# Miranda Lambert!!!



## gopherhockey03 (Nov 14, 2011)

Me and Miranda Lambert!!!


----------



## ALDABRAMAN (Nov 15, 2011)

One lucky guy!


----------



## dmmj (Nov 15, 2011)

Who's miranda lambert?


----------



## AnthonyC (Nov 15, 2011)

Wow, Tanner! I'm SOOOO jealous!! If you could just cut the picture of that dude she's with out of the picture it would be perfect!! Hahahaha! Just kiddin'! Where did you meet her???


----------



## gopherhockey03 (Nov 15, 2011)

I met her at a big festival here in Minnesota!

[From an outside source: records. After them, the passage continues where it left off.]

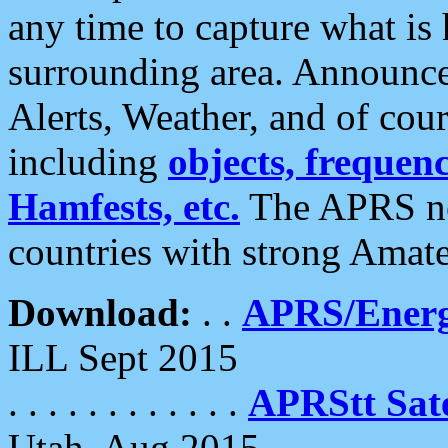
any time to capture what is
surrounding area. Announce
Alerts, Weather, and of cours
including
objects, frequenci
Hamfests, etc.
The APRS ne
countries with strong Amat
Download:
. .
APRS/Energ
ILL Sept 2015
. . . . . . . . . . . .
APRStt Sate
Utah, Aug 2015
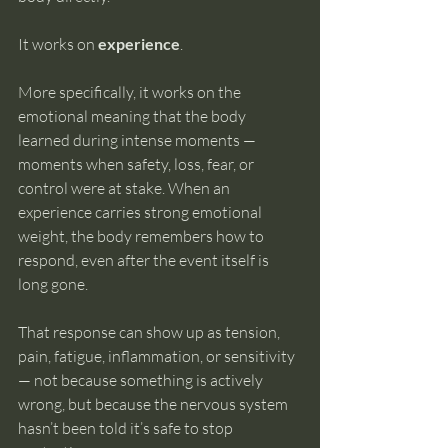
It works on 
experience
.
More specifically, it works on the 
emotional meaning that the body 
learned during intense moments — 
moments when safety, loss, fear, or 
control were at stake. When an 
experience carries strong emotional 
weight, the body remembers how to 
respond, even after the event itself is 
long gone.
That response can show up as tension, 
pain, fatigue, inflammation, or sensitivity 
— not because something is actively 
wrong, but because the nervous system 
hasn’t been told it’s safe to stop 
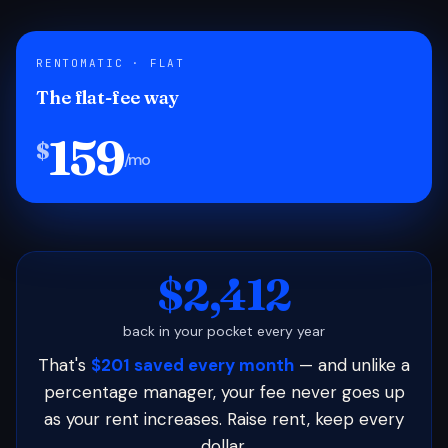
RENTOMATIC · FLAT
The flat-fee way
159
$
/mo
$2,412
back in your pocket every year
That's
$201 saved every month
— and unlike a
percentage manager, your fee never goes up
as your rent increases. Raise rent, keep every
dollar.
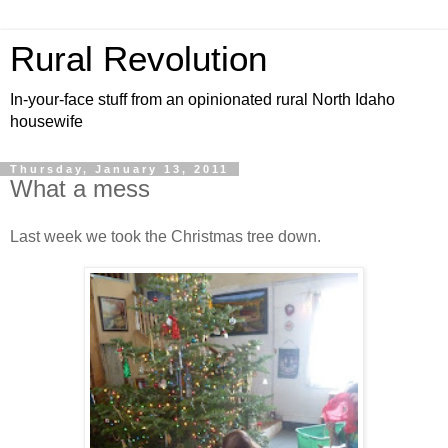
Rural Revolution
In-your-face stuff from an opinionated rural North Idaho
housewife
Thursday, January 13, 2011
What a mess
Last week we took the Christmas tree down.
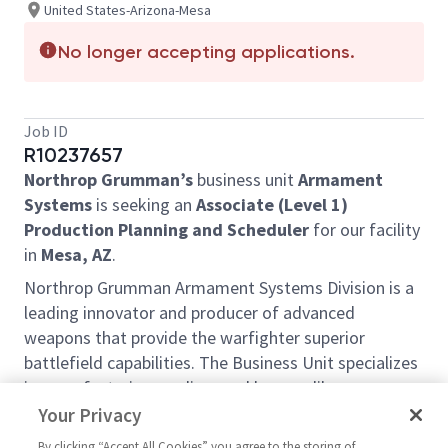
United States-Arizona-Mesa
No longer accepting applications.
Job ID
R10237657
Northrop Grumman’s
business unit
Armament
Systems
is seeking an
Associate (Level 1)
Production Planning and Scheduler
for our facility
in
Mesa, AZ
.
Northrop Grumman Armament Systems Division is a
leading innovator and producer of advanced
weapons that provide the warfighter superior
battlefield capabilities. The Business Unit specializes
in manufacturing medium and large caliber weapon
platforms. Armament Systems also creates systems
Your Privacy
that protect soldiers on the battlefield and reduce
By clicking “Accept All Cookies” you agree to the storing of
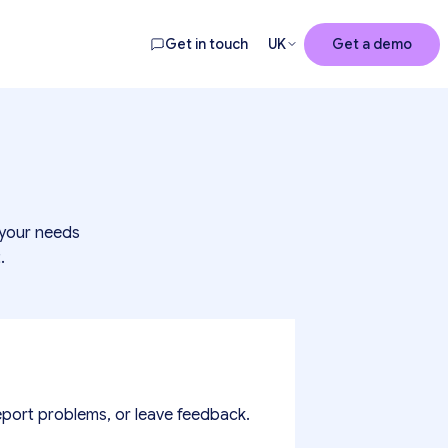
Get in touch
UK
Get a demo
 your needs
.
eport problems, or leave feedback.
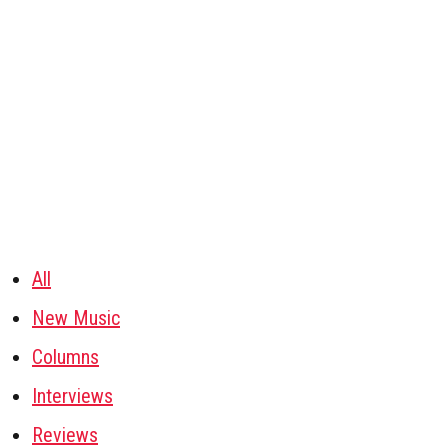
All
New Music
Columns
Interviews
Reviews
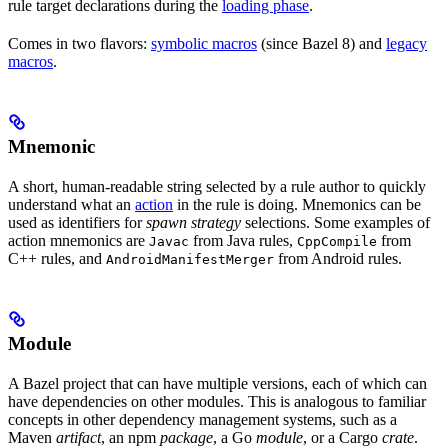
rule target declarations during the
loading phase
.
Comes in two flavors:
symbolic macros
(since Bazel 8) and
legacy
macros
.
Mnemonic
A short, human-readable string selected by a rule author to quickly
understand what an
action
in the rule is doing. Mnemonics can be
used as identifiers for
spawn strategy
selections. Some examples of
action mnemonics are
from Java rules,
from
Javac
CppCompile
C++ rules, and
from Android rules.
AndroidManifestMerger
Module
A Bazel project that can have multiple versions, each of which can
have dependencies on other modules. This is analogous to familiar
concepts in other dependency management systems, such as a
Maven
artifact
, an npm
package
, a Go
module
, or a Cargo
crate
.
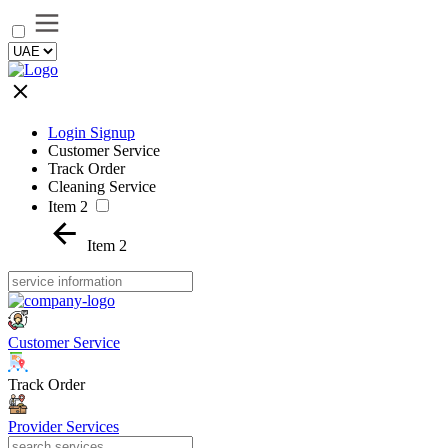
Login Signup
Customer Service
Track Order
Cleaning Service
Item 2
Item 2
Customer Service
Track Order
Provider Services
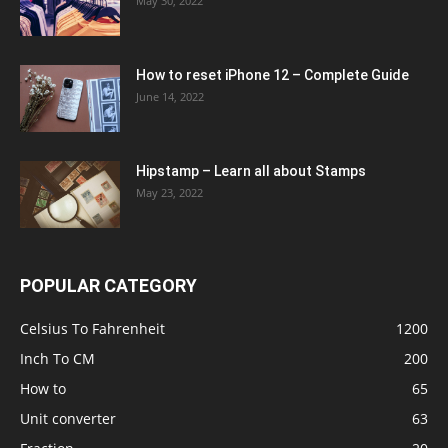
May 30, 2022
How to reset iPhone 12 – Complete Guide
June 14, 2022
Hipstamp – Learn all about Stamps
May 23, 2022
POPULAR CATEGORY
Celsius To Fahrenheit
1200
Inch To CM
200
How to
65
Unit converter
63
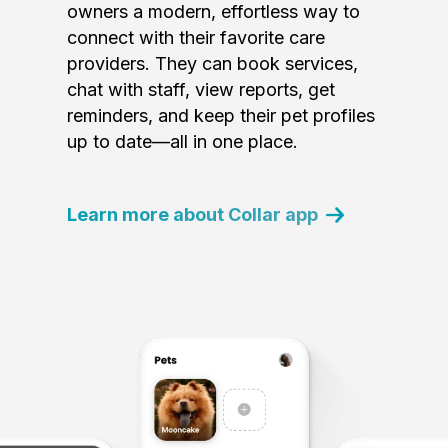
owners a modern, effortless way to
connect with their favorite care
providers. They can book services,
chat with staff, view reports, get
reminders, and keep their pet profiles
up to date—all in one place.
Learn more about Collar app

My father is big in the Music industry I'll have to start posting pics of me with everyone i've met like... Taylor Swift, Brad Paisley, Kenny Chesney, Dierks Bentley etc....


----------



## AnthonyC (Nov 15, 2011)

Nice! Definitely post 'em! 



gopherhockey03 said:


> I met her at a big festival here in Minnesota! My father is big in the Music industry I'll have to start posting pics of me with everyone i've met like... Taylor Swift, Brad Paisley, Kenny Chesney, Dierks Bentley etc....


----------



## CtTortoiseMom (Nov 15, 2011)

That is so cool!!! I am madly in love with Dierk's Bentley!!!


----------